Wednesday, one of the four market days, is generally busy with coach loads of sightseers and regular shoppers filling the pavements, particularly on such a bright, sunny day.

But the lockdown has effectively killed off all trade apart from a few shops which are allowed to remain open.

Just a handful of people were seen walking in the street and a few cars were coming and going on the setts.

So what can your hard-earned cash get you today in town?

You can buy a bike from Chevin Cycles and a pork pie - as well as meat - from Stanforth's Celebrated Pork Pie Establishment.

Moorey's Healthcare Store is currently open but will close on Friday due to a non-availability of stock.

Boots Chemist and Lloyds Pharmacy remain open for medicines and prescriptions while Craven Bakery's two shops are open, as is Thomas the Baker, and, not technically the high street, Walkers Bakery, which is just round the corner in Water Street.

Yorkshire Trading Company is open with a board outside advertising 'household essentials' and Bek's Electrical and Hardware was open for trade, though the latter said they were currently honouring orders and may close either later today or could try and carry on until Friday as footfall was understandably poor.

The Tool Box was open in Newmarket Street and the butchers' shops and bakery were open in Otley Street.

The post office, in Swadford Street, with adjoining Subway, was also open.

WHSmith was open, after being closed on Tuesday, although a sign on the door stated it was reviewing whether it would remain trading.

Despite being a market day and the law relaxed on stallholders being allowed to sell food, just one cheese stall and fishmonger were in attendance, and both were packed up and gone by 1pm.

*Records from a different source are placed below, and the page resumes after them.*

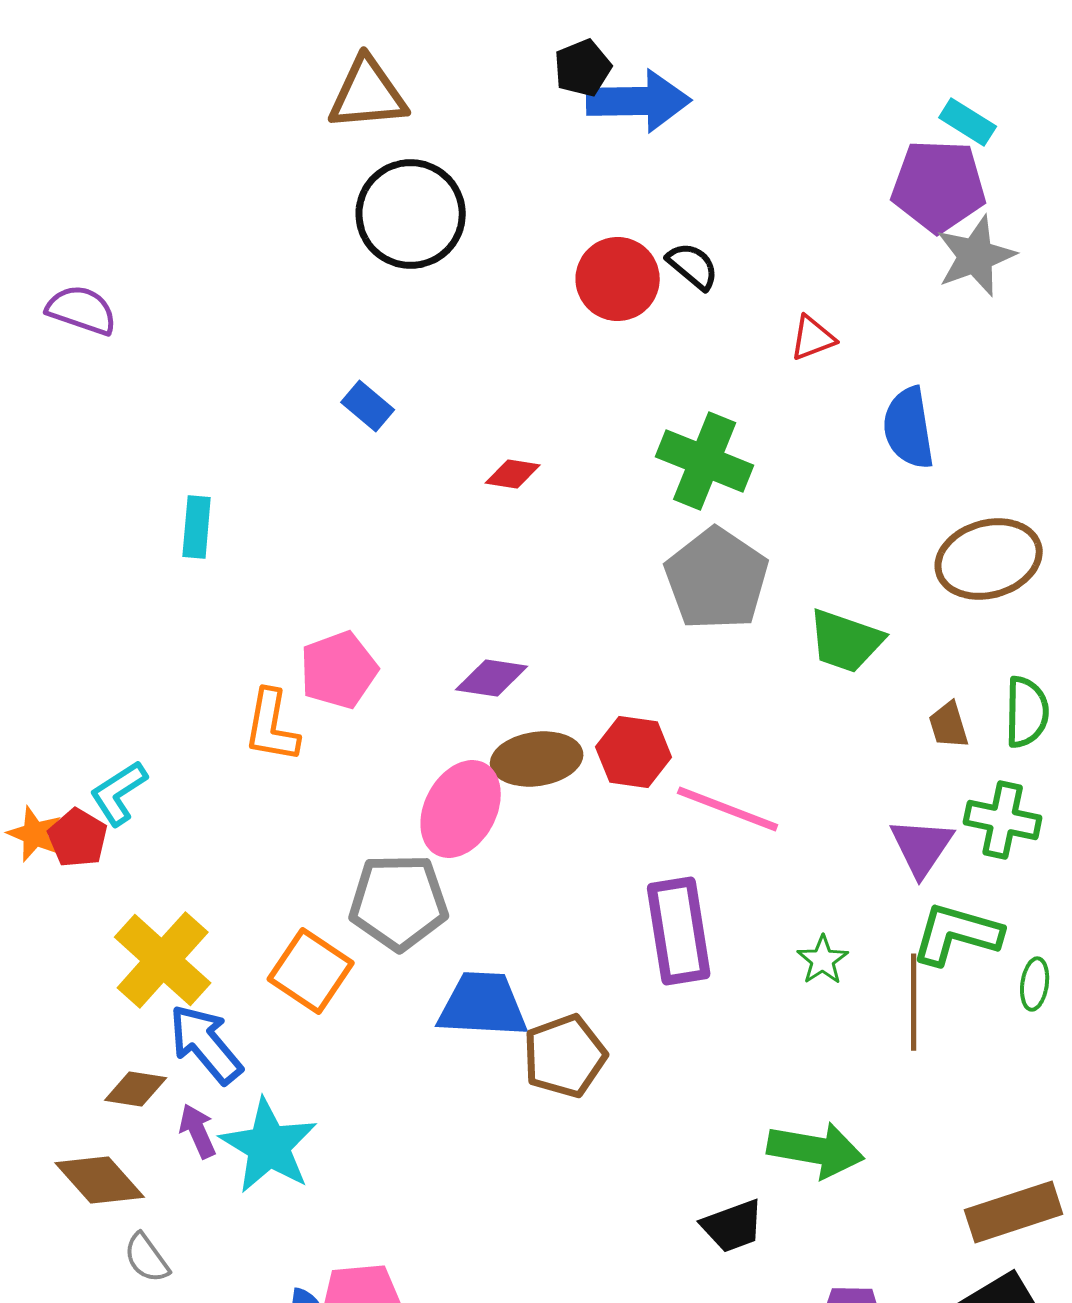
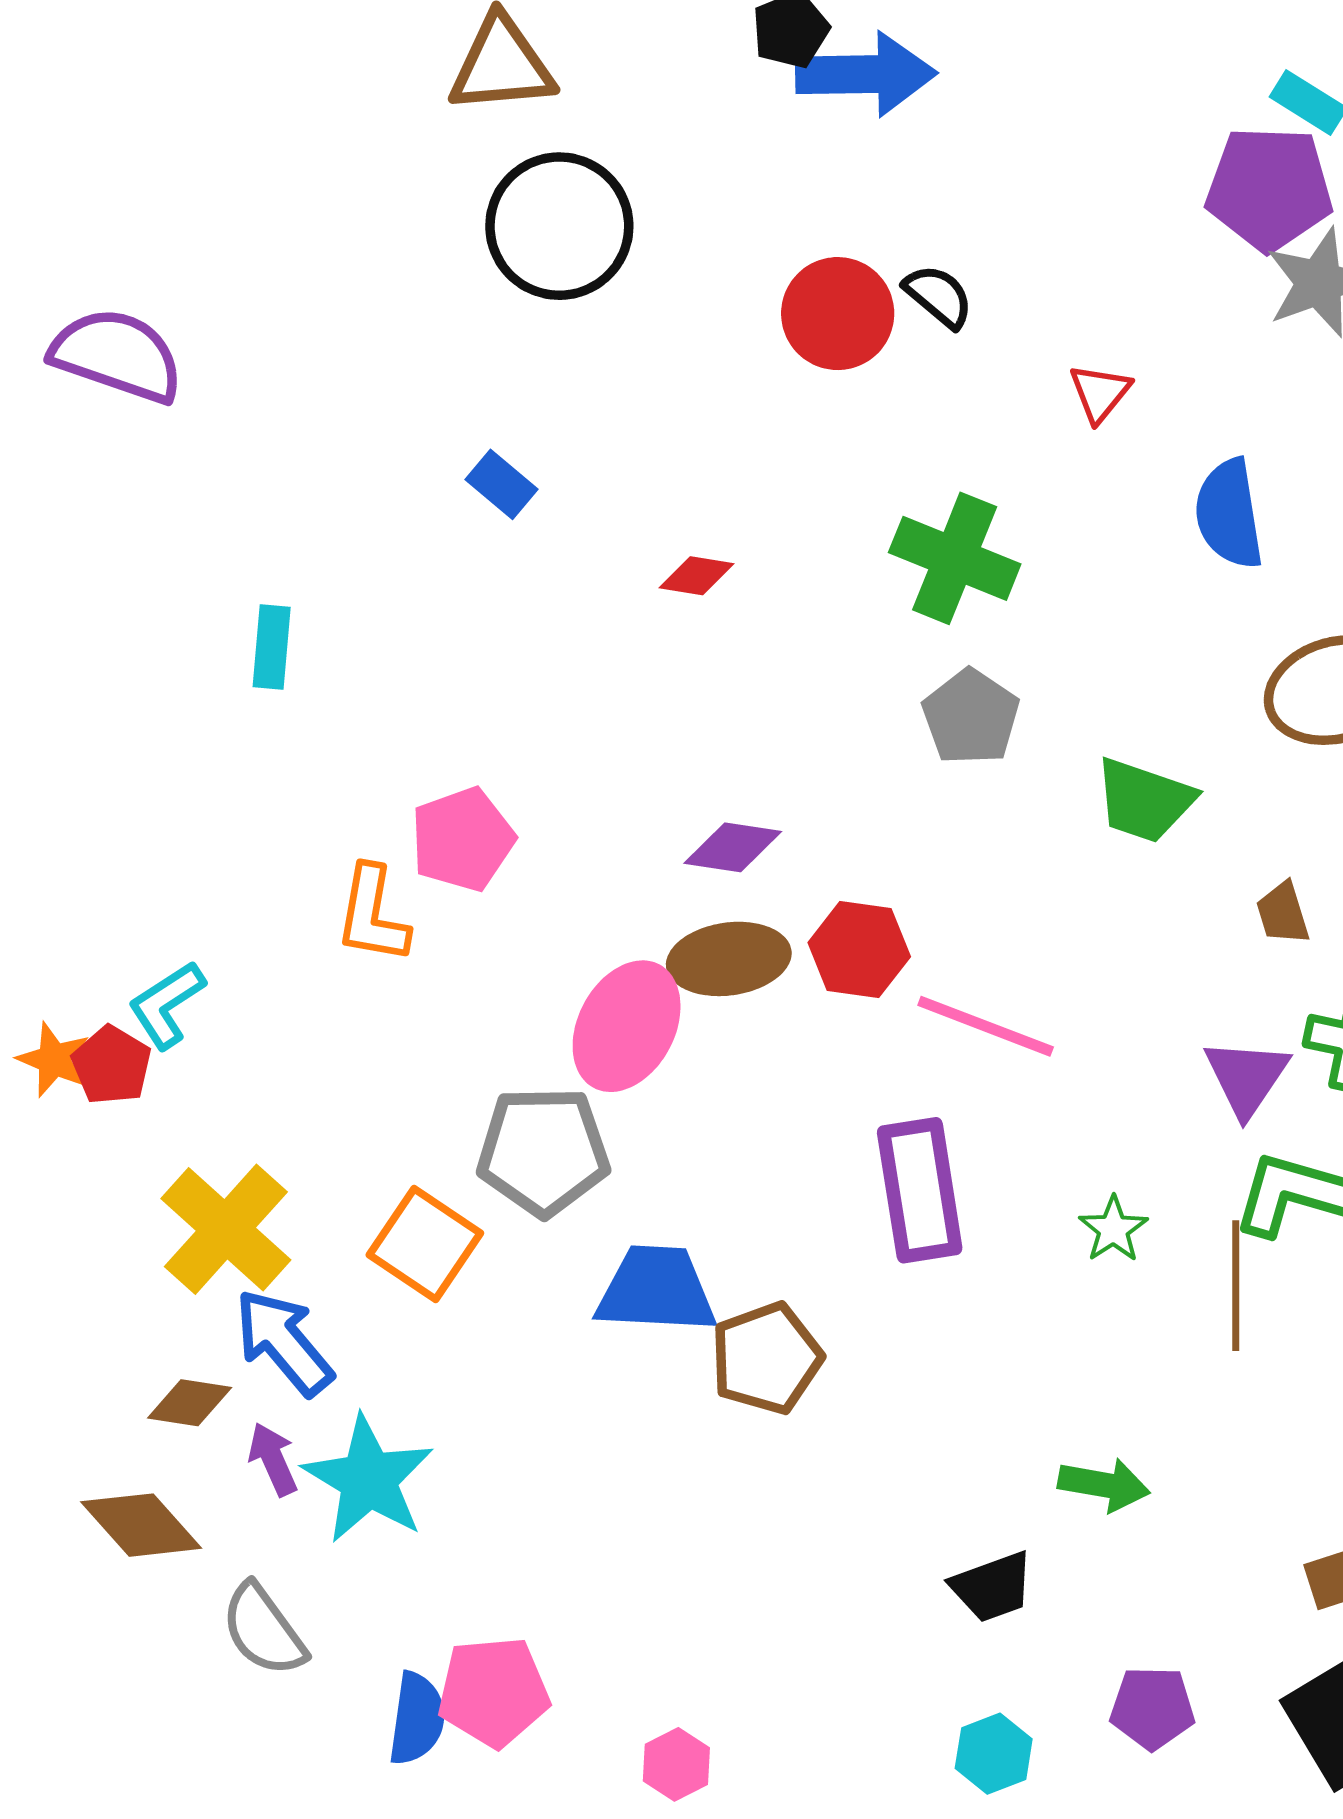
purple semicircle: (82, 310) -> (117, 355), size x1.4
red triangle: (813, 338) -> (1100, 393), turned -30
gray pentagon: (717, 579) -> (971, 717), size x0.7
purple diamond: (492, 678) -> (733, 847), moved
green arrow: (816, 1150) -> (1104, 1485), size x0.7
gray semicircle: (147, 1258) -> (264, 1630), moved, size x1.4

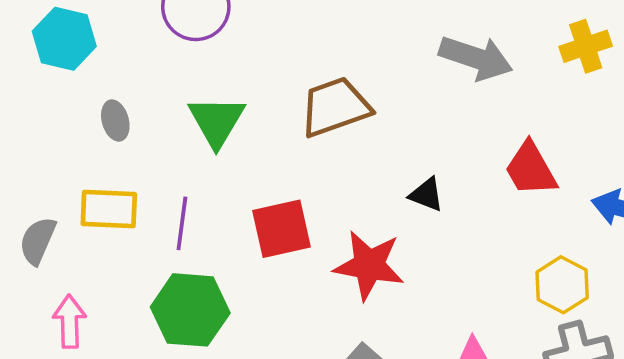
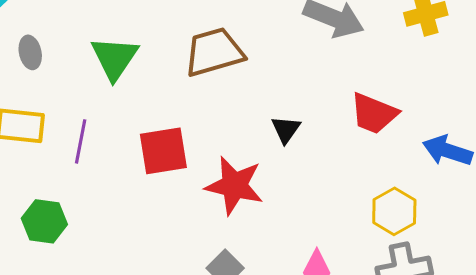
red trapezoid: (531, 169) -> (374, 113), turned -42
black triangle: (426, 195) -> (286, 130), turned 40
green hexagon: (190, 310) -> (44, 221), moved, size x0.7

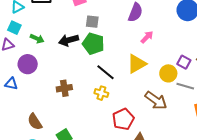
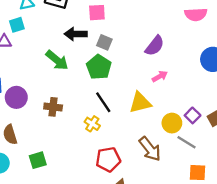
cyan square: (14, 28) -> (17, 25), turned 32
green arrow: (37, 39) -> (57, 60), moved, size x1.5
black arrow: (69, 40) -> (76, 34), moved
purple circle: (28, 64) -> (16, 97), moved

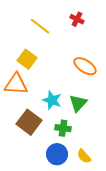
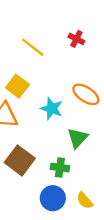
cyan star: (52, 100) -> (52, 109), moved

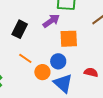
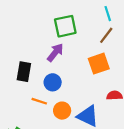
orange square: (69, 39) -> (99, 64), moved
blue circle: (58, 61) -> (53, 82), moved

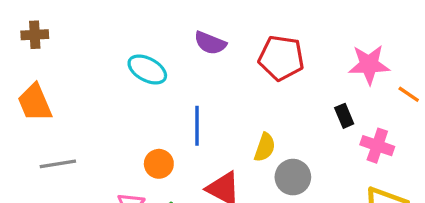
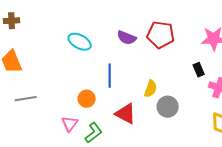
purple semicircle: (210, 43) -> (127, 38), moved

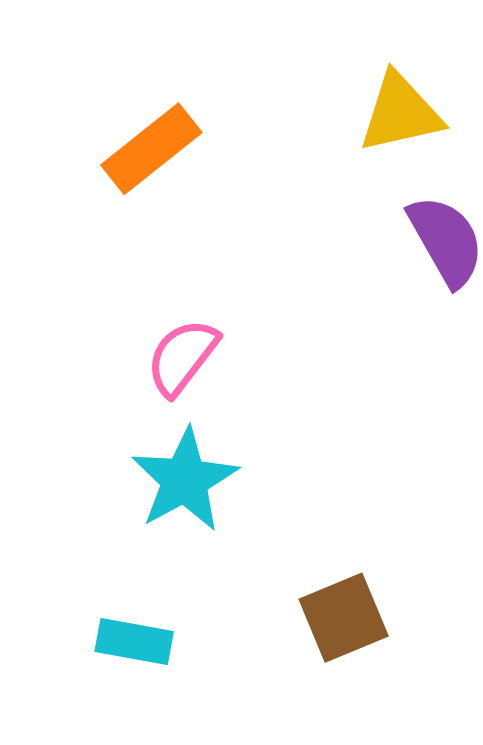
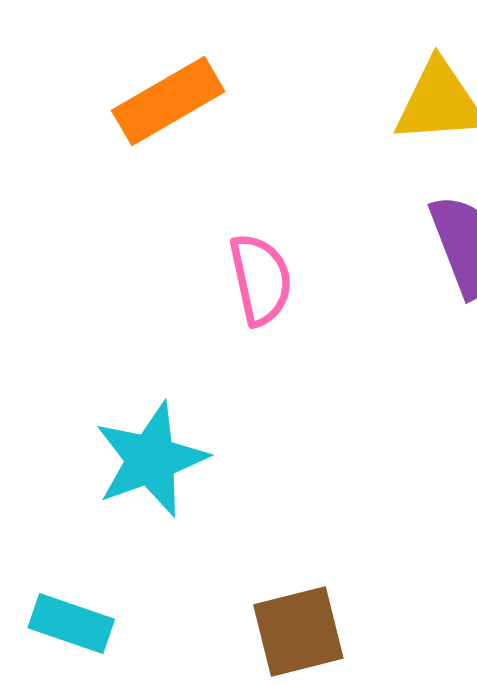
pink semicircle: (182, 357) -> (261, 279), moved, turned 122

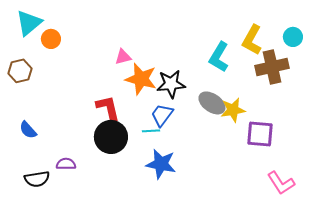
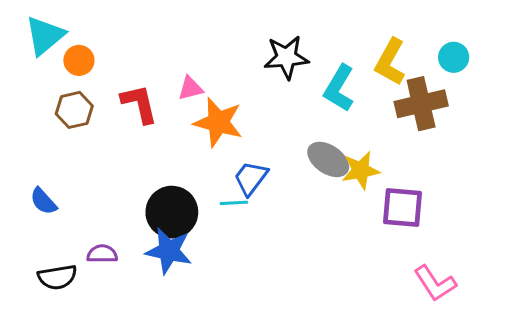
brown hexagon: (20, 71) -> (74, 110), moved
black star: (171, 84) -> (286, 57), moved
red L-shape: (108, 108) -> (139, 104), moved
blue star: (161, 164) -> (169, 251), moved

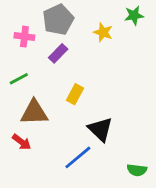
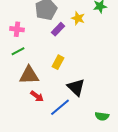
pink cross: (24, 37) -> (17, 29), moved
purple rectangle: (58, 53) -> (58, 29), moved
red arrow: (22, 142) -> (37, 96), moved

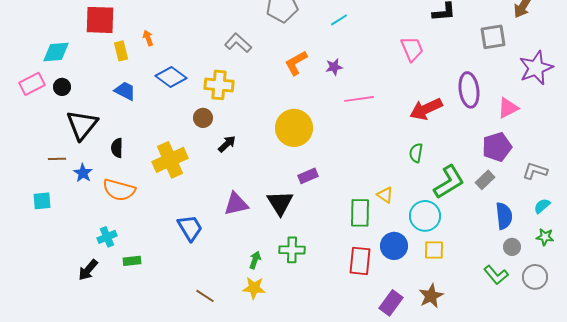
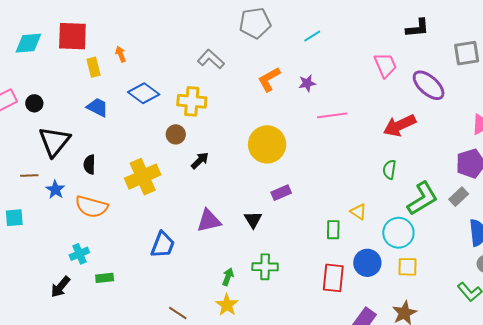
cyan diamond: (56, 52) -> (28, 43), moved
purple ellipse: (469, 90) -> (429, 85), moved, turned -40
black triangle: (280, 203) -> (253, 220), size x0.7
green rectangle: (360, 213) -> (333, 230), size x0.7
blue trapezoid: (190, 228) -> (163, 245), turned 52
yellow star: (254, 288) -> (227, 305), turned 30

David Craig, who runs the cheese stall said he was looking at standing on three of the market days - but not Mondays - but said trade was quiet.

"My problem is only 10 per cent of my trade is regular local custom. The rest is passing. At the moment there is no passing trade and local people are not likely to pay to park on the car park to come to me to buy cheese. I will have to see how it goes."

Last week the town council told market traders it was waiving the trader's fee, paid directly to the council, for two months, and promised to write to the businesses fronting the setts who the traders pay an additional rent to, to see if that can be relaxed for the food stalls.

According to the Gov.UK website, shops which are allowed to trade are food retailers, pharmacies, hardware stores, corner shops, petrol stations, shops in hospitals, post offices, banks, newsagents, laundrettes and pet shops.

Shops which have been told to close and deemed 'non-essential' are those selling clothes, books and electricals, hairdressers, bed and breakfasts and markets, whether they are indoors or outdoors. The exception to the latter are market stalls selling food.

While restaurants, cafes, pubs and bars have been ordered to shut, food deliveries and takeaways are still allowed.

The government has said that at the moment, people can continue to enter premises to access takeaway services.

Cafes and canteens in hospitals, care homes and schools are allowed to stay open, as are canteens in prisons and military facilities and services that cater for the homeless.

Shops which open in defiance can be prosecuted by trading standards.

The government says it is reviewing the situation on a daily basis.